A white mob was outside the courthouse. By sunset, it had grown to more than 1,000 people, some of them armed.

About 9:30 p.m., 50 to 60 Black men, many of them World War I veterans, arrived on the scene carrying rifles and shotguns. They said they had come at the behest of the sheriff, who later denied he had asked for their help.

Some of the white folks left. Some came back with guns. More Black folks arrived with guns. Someone tried to take someone else's gun. A shot was fired; maybe it was an accident or intended as a warning. But it set it off.

A few seconds of gunfire and as many as a dozen people, Black and white, lay dead in the street. Outnumbered more than 20 to 1, the Black vets headed back to Greenwood Avenue, back to Black Wall Street. A mob followed them, into infamy.

Some 1,256 houses were burned; 215 others were looted but not torched. Two newspapers, a school, a library, a hospital, churches, hotels, stores and many other Black-owned businesses were among the buildings destroyed or damaged by fire.

Dick was acquitted, largely because Sarah insisted it wasn't any big deal; the boot black had only brushed her arm or stepped on her foot and surprised her. The manager of the Drexel Building said the elevator incident was so "trifling" that he didn't even learn about it until after the riots.

We don't know what happened to him; in 1972, Damie Ford told researcher and poet Ruth Avery that Sheriff McCullough told her he'd been spirited off by sheriffs' deputies to Sarah's relatives in Kansas City. She also told Avery she'd seen him only one time after the riots.

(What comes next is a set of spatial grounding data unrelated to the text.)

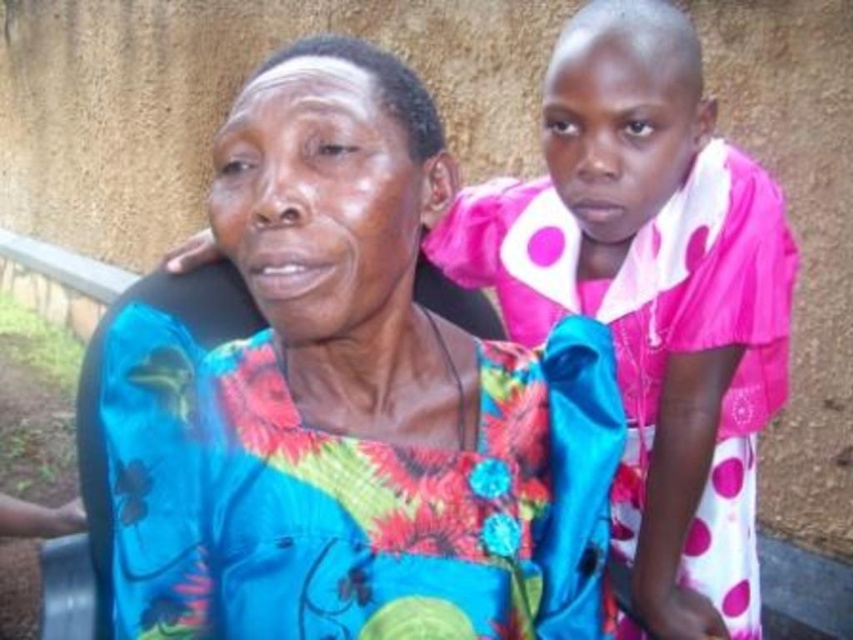 Does floral satin dress at center have a greater height compared to pink polka dot dress at upper right?

In fact, floral satin dress at center may be shorter than pink polka dot dress at upper right.

Which is above, floral satin dress at center or pink polka dot dress at upper right?

pink polka dot dress at upper right

Who is more distant from viewer, (141, 451) or (747, 614)?

Point (747, 614)

The height and width of the screenshot is (640, 853). In order to click on floral satin dress at center in this screenshot , I will do `click(354, 499)`. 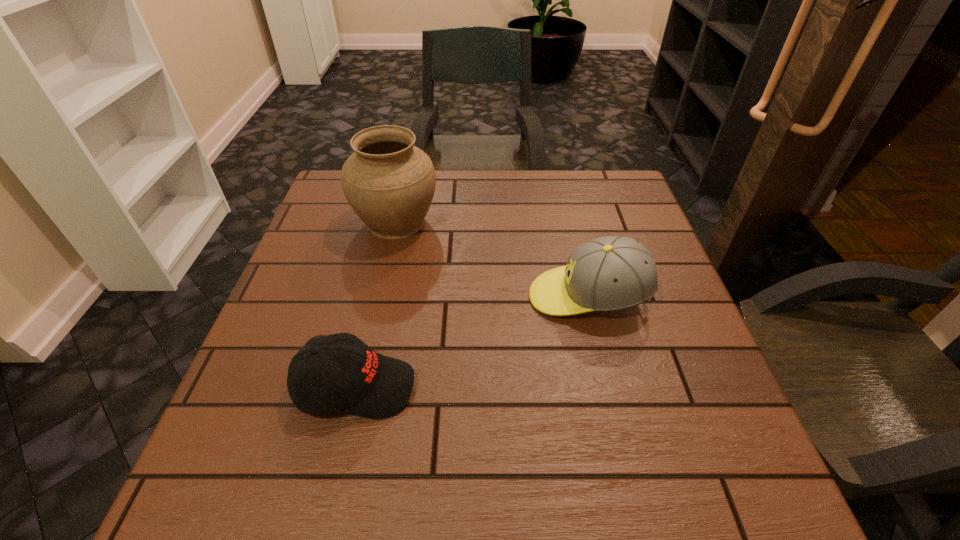 This screenshot has height=540, width=960. In the image, there is a desktop. Find the location of `blank space at the near right corner`. blank space at the near right corner is located at coordinates (743, 490).

Image resolution: width=960 pixels, height=540 pixels. Identify the location of free space between the left baseball cap and the tallest object. (376, 305).

The height and width of the screenshot is (540, 960). I want to click on empty space between the second nearest object and the tallest object, so click(492, 259).

Locate an element on the screen. Image resolution: width=960 pixels, height=540 pixels. empty location between the farthest object and the shorter baseball cap is located at coordinates (376, 305).

Image resolution: width=960 pixels, height=540 pixels. I want to click on free space between the tallest object and the nearer baseball cap, so click(x=376, y=305).

This screenshot has height=540, width=960. In order to click on blank region between the farthest object and the rightmost object in this screenshot , I will do `click(492, 259)`.

The height and width of the screenshot is (540, 960). I want to click on vacant space that's between the nearer baseball cap and the right baseball cap, so click(472, 342).

At what (x,y) coordinates should I click in order to perform the action: click on empty space that is in between the left baseball cap and the urn. Please return your answer as a coordinate pair (x, y). The width and height of the screenshot is (960, 540). Looking at the image, I should click on (376, 305).

Find the location of a particular element. free space between the tallest object and the shorter baseball cap is located at coordinates (376, 305).

This screenshot has height=540, width=960. In order to click on vacant area that lies between the nearer baseball cap and the farthest object in this screenshot , I will do `click(376, 305)`. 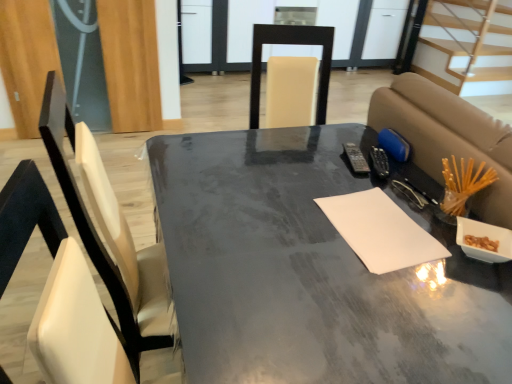 This screenshot has width=512, height=384. I want to click on vacant space underneath white paper at center (from a real-world perspective), so click(380, 229).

At least one serious scholar of the Tulsa massacre, Steve Gerkin, believes Ford was speaking wishfully. Sheriff's deputies may have killed the suspect and thrown his body into the Arkansas River. Or maybe more likely, he'd been put on a train and told never to come back.

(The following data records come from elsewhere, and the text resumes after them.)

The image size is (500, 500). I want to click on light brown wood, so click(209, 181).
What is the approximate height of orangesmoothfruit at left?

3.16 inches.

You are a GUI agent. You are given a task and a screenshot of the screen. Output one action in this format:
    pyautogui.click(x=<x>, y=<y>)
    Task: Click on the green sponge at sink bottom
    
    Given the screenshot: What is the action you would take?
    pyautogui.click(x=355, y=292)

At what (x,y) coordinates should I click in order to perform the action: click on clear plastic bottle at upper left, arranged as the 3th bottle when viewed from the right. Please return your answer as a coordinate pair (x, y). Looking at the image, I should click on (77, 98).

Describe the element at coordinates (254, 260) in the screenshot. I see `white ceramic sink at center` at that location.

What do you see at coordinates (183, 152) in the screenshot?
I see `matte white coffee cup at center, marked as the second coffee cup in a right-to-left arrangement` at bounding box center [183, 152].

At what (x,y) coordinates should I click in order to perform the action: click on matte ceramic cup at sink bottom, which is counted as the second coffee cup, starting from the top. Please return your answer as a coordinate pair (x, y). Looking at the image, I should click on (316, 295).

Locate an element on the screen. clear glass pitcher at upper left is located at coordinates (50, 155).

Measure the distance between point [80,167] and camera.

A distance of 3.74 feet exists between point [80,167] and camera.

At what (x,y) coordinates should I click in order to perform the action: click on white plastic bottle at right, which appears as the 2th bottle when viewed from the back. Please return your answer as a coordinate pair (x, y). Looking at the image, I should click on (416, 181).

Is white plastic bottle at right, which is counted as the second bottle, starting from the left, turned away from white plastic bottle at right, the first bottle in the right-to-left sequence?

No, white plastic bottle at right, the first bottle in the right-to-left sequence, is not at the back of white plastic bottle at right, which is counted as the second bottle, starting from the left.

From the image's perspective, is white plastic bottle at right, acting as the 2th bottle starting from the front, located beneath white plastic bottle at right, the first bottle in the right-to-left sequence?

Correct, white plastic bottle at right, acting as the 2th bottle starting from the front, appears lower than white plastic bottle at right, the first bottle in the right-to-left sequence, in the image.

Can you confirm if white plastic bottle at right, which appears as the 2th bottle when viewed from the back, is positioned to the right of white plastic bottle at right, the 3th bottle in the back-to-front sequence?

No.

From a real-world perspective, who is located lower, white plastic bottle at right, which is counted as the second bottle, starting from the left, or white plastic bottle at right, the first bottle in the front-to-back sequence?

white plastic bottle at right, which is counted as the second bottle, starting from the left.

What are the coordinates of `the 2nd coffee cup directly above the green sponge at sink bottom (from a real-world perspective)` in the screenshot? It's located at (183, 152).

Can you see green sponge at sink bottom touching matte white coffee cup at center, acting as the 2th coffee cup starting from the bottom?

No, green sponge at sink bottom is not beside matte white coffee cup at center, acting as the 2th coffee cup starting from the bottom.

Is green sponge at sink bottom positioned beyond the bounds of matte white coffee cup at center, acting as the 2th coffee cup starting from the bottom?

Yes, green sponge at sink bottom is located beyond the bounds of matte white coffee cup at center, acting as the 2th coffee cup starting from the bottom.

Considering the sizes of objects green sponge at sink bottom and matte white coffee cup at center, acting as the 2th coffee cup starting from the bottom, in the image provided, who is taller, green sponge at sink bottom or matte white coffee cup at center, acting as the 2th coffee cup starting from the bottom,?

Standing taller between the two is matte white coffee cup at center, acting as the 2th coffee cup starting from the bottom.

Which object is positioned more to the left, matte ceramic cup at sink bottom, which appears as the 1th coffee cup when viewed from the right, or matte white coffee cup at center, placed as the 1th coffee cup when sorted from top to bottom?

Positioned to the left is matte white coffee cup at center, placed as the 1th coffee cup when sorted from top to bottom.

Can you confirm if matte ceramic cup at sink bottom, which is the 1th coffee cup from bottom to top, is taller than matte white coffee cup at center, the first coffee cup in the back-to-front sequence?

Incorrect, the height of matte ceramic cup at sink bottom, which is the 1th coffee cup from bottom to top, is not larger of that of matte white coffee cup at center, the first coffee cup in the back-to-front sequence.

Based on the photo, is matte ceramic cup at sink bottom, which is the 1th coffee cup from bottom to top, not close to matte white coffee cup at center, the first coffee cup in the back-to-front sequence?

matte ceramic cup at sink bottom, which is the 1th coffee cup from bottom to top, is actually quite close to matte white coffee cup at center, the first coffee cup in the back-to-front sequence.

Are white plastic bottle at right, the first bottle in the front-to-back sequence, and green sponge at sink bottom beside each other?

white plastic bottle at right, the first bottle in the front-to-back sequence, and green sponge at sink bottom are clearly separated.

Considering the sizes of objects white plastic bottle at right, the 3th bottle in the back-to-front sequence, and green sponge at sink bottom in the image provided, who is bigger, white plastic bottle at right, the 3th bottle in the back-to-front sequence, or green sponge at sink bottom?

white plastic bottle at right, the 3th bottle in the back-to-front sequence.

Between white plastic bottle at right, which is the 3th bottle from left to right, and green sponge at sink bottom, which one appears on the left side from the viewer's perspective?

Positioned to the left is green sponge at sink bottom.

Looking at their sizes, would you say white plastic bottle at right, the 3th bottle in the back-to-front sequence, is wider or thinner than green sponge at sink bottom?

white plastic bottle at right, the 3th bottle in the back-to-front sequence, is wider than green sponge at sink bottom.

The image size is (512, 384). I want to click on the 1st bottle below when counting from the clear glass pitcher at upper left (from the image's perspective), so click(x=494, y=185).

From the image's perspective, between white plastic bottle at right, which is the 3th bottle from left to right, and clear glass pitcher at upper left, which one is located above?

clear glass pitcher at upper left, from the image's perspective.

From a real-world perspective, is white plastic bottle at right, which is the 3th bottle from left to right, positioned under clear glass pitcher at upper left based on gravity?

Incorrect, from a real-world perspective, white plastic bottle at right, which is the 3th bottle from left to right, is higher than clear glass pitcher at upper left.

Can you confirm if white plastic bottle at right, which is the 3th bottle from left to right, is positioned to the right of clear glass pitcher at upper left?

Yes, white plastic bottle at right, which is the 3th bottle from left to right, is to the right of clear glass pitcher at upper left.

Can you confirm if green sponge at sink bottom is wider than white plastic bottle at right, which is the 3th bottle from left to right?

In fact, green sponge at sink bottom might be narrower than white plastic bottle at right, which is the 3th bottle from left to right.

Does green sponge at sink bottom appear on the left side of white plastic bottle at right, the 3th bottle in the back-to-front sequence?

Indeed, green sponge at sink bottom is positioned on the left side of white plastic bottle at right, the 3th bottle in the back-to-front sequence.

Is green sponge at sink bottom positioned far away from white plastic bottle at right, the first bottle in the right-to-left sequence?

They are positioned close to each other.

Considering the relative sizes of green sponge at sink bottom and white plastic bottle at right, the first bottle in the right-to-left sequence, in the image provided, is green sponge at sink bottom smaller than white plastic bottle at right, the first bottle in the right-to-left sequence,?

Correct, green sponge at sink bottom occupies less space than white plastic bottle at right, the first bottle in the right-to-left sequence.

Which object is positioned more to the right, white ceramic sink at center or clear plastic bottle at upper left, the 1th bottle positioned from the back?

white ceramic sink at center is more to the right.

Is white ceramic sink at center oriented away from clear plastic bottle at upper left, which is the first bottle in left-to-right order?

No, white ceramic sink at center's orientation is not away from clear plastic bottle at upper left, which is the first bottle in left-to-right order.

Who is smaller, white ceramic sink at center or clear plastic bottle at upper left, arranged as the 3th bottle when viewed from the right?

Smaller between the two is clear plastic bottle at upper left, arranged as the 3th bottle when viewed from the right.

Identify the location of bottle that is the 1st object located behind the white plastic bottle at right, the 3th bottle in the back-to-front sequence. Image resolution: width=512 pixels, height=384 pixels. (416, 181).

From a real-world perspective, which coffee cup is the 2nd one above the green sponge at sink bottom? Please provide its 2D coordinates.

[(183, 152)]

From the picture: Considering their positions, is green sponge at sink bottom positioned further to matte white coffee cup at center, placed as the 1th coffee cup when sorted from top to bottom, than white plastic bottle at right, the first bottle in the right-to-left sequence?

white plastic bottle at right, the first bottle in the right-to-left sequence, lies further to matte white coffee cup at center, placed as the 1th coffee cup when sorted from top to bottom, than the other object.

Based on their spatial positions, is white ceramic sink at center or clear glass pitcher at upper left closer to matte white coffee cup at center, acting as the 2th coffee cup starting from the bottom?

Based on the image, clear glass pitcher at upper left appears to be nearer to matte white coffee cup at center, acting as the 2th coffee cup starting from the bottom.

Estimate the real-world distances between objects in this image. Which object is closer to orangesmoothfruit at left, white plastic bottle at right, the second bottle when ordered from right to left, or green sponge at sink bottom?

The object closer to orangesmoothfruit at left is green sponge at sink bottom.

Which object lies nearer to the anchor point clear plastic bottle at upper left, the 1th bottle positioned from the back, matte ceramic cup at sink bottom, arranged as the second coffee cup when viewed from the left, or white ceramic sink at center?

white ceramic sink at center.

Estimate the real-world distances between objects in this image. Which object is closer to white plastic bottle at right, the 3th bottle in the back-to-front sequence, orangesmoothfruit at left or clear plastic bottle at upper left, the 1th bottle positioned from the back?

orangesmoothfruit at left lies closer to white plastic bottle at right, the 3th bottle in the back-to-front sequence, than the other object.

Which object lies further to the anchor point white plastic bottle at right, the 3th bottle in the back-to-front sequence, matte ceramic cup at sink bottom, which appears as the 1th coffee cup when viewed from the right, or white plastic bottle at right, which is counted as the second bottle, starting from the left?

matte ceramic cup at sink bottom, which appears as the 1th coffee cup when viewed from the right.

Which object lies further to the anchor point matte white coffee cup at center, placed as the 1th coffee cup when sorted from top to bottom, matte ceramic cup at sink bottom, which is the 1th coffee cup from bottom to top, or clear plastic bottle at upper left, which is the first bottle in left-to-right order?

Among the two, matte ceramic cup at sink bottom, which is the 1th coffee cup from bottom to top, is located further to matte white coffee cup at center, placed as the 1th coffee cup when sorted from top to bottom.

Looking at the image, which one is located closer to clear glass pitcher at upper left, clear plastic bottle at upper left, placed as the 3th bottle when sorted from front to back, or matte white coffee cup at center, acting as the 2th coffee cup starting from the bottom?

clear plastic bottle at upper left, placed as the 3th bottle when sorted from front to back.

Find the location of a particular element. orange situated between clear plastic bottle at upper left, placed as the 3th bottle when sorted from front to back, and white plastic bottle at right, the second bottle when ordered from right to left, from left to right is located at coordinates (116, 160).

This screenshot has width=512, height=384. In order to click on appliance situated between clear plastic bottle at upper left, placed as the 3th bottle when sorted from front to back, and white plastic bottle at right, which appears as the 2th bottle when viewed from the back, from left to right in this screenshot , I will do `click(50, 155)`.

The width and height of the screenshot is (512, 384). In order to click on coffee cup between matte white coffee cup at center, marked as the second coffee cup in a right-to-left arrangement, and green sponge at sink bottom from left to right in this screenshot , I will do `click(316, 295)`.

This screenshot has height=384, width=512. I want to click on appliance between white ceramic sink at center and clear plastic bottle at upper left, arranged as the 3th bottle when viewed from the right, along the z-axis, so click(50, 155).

There is a theory that the sacking and burning of Greenwood was preordained; that the white power structure of Tulsa was determined to acquire the property of its prosperous Black community one way or another. After the massacre, there was an unsuccessful attempt to keep the dispossessed citizens from rebuilding--the city wanted to build an industrial center with a railroad station on the ashes of Greenwood.

The Tulsa Tribune removed from its archives an incendiary front-page story of May 31; scholars later discovered police and state militia archives about the riot were also missing as well. A conspiracy of silence prevailed for more than 75 years.

We still don't know much about the girl.